PROBLEM DESCRIPTION:
For each line in the data below that holds "lloguer", return a copy.

[Page-level text extractions]

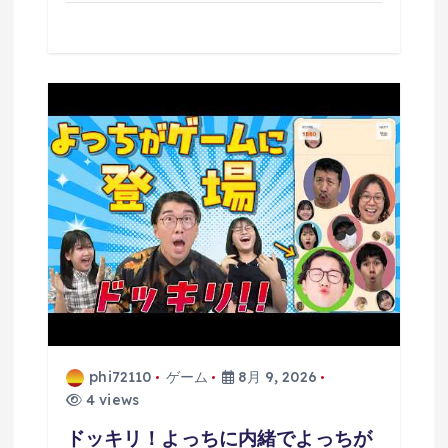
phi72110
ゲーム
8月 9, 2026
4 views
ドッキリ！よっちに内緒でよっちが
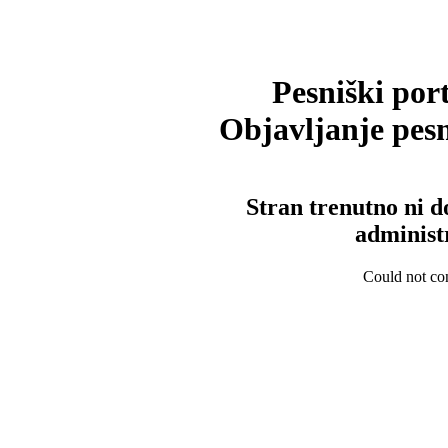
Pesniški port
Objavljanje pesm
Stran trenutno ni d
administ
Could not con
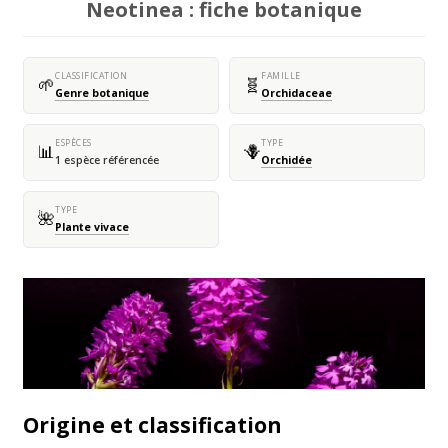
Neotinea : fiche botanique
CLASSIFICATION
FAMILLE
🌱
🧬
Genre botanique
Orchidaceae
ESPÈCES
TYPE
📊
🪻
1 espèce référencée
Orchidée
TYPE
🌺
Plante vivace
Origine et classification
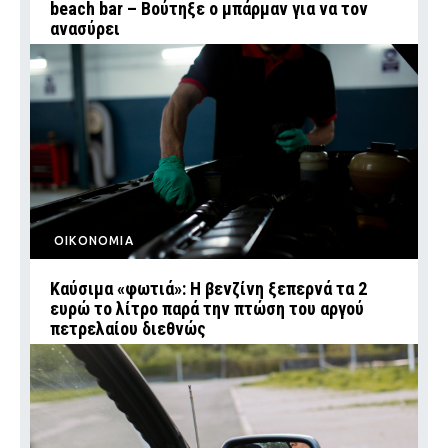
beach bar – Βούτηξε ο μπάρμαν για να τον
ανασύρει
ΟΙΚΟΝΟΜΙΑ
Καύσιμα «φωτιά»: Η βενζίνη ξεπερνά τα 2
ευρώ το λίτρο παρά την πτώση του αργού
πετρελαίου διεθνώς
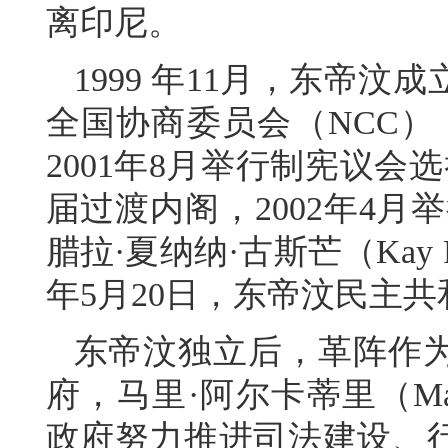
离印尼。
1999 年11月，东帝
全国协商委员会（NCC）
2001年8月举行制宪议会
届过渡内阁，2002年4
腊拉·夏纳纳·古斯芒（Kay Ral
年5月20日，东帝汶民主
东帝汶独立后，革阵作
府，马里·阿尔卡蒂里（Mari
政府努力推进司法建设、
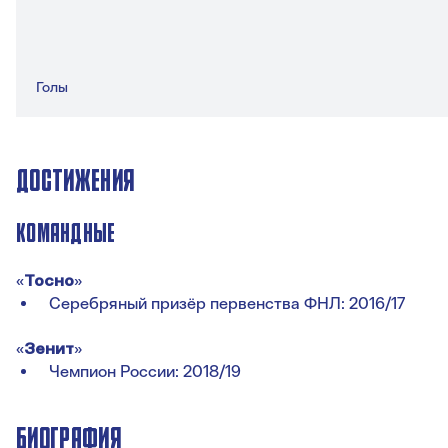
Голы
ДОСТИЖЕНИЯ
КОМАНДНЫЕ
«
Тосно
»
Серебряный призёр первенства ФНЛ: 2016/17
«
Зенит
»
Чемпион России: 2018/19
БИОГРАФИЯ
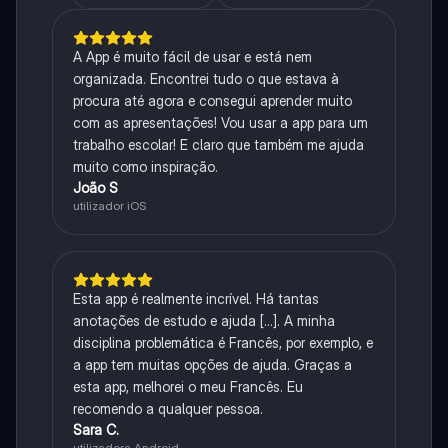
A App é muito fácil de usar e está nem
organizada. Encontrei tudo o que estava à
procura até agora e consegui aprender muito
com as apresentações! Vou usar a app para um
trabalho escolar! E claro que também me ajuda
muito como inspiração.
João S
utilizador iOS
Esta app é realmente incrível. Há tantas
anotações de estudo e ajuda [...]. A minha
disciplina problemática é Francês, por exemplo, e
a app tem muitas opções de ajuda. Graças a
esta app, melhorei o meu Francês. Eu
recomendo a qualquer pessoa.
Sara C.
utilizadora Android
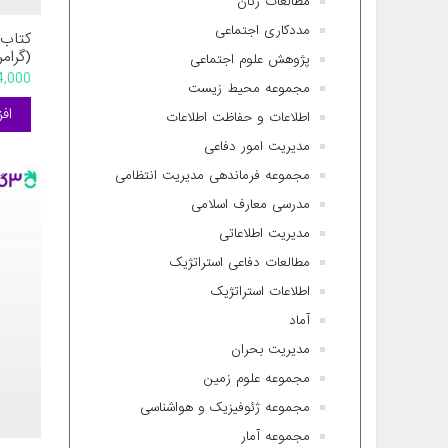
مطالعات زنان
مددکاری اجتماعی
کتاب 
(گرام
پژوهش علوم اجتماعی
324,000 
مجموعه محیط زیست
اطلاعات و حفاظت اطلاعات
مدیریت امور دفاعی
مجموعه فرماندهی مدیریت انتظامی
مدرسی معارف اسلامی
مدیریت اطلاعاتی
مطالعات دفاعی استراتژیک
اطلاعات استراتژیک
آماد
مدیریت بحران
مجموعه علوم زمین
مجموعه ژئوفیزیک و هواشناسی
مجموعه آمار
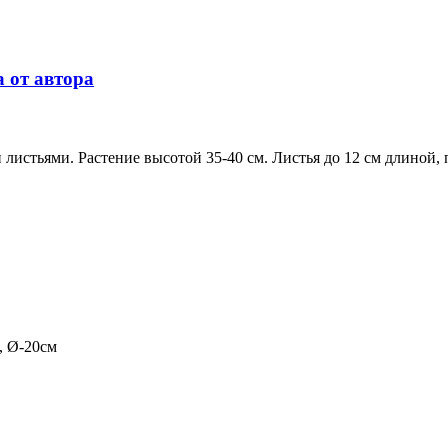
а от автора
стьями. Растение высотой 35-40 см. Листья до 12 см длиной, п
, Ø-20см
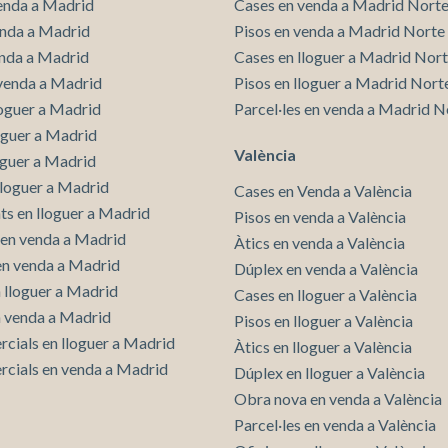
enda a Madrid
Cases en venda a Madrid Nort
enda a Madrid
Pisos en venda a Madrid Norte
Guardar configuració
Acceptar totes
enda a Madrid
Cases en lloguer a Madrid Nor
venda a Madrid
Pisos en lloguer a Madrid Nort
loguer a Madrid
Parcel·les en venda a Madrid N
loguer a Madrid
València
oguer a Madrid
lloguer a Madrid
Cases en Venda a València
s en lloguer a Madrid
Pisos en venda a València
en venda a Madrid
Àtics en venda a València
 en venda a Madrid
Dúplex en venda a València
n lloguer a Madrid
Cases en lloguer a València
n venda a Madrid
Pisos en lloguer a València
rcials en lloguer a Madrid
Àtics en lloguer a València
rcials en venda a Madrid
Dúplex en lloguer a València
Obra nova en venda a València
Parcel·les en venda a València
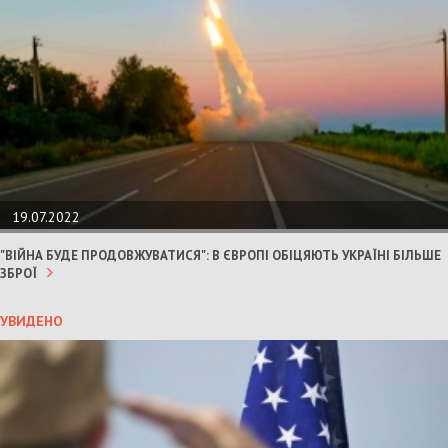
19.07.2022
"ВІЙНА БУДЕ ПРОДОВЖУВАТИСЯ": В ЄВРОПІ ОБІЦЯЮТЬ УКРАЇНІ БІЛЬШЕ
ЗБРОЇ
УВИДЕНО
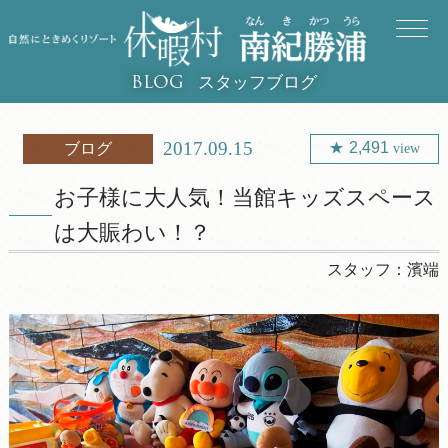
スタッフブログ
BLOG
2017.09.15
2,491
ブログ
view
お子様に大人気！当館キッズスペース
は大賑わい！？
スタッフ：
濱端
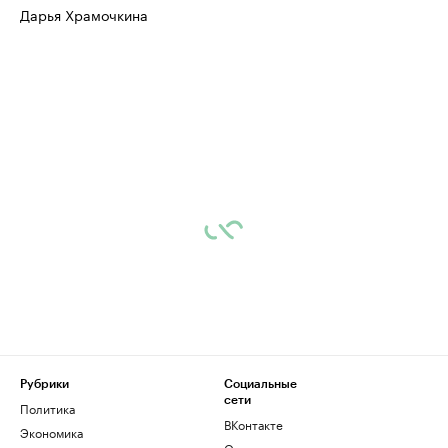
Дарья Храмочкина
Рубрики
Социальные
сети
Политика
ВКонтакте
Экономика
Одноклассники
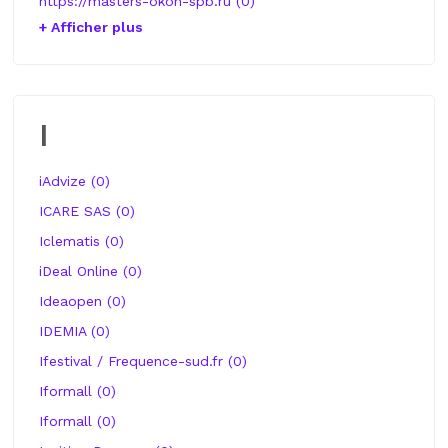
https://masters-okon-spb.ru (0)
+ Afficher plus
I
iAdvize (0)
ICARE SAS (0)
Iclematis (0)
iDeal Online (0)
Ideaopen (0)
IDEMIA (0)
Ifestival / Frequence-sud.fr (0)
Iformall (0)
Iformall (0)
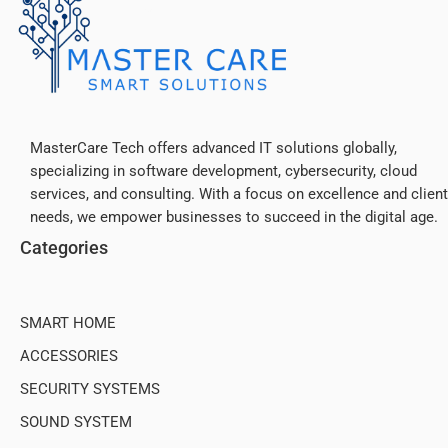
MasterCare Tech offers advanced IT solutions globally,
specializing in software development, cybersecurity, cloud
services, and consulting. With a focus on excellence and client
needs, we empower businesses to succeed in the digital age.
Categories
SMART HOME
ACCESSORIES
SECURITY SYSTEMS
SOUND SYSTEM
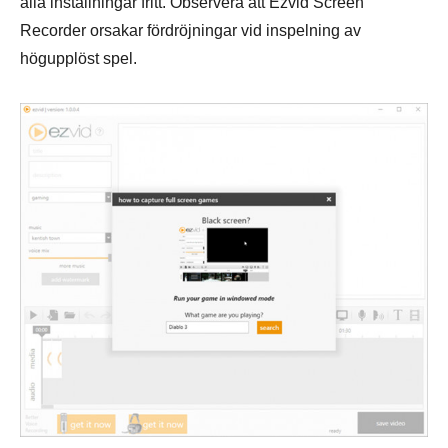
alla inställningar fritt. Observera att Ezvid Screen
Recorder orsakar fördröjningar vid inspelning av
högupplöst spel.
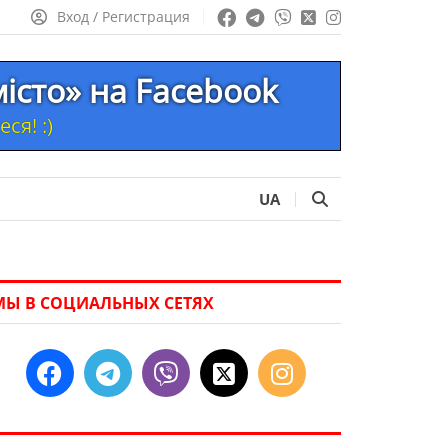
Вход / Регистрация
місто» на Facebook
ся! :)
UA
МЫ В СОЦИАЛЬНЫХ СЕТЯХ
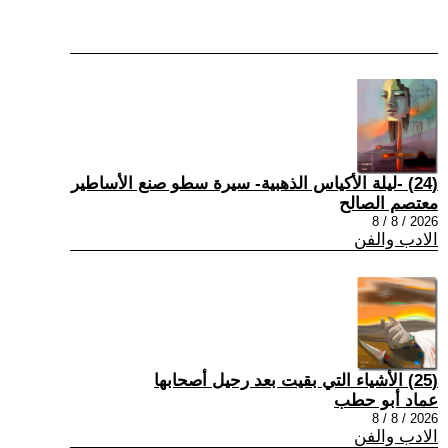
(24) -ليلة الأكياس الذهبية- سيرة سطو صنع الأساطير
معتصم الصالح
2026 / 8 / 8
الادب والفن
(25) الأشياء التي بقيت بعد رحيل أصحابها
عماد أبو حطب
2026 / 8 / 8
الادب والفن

ANSWER SPACE:
Cases en lloguer a Madrid Nor
Pisos en lloguer a Madrid Nort
lloguer a Madrid
s en lloguer a Madrid
n lloguer a Madrid
Cases en lloguer a València
Pisos en lloguer a València
rcials en lloguer a Madrid
Àtics en lloguer a València
Dúplex en lloguer a València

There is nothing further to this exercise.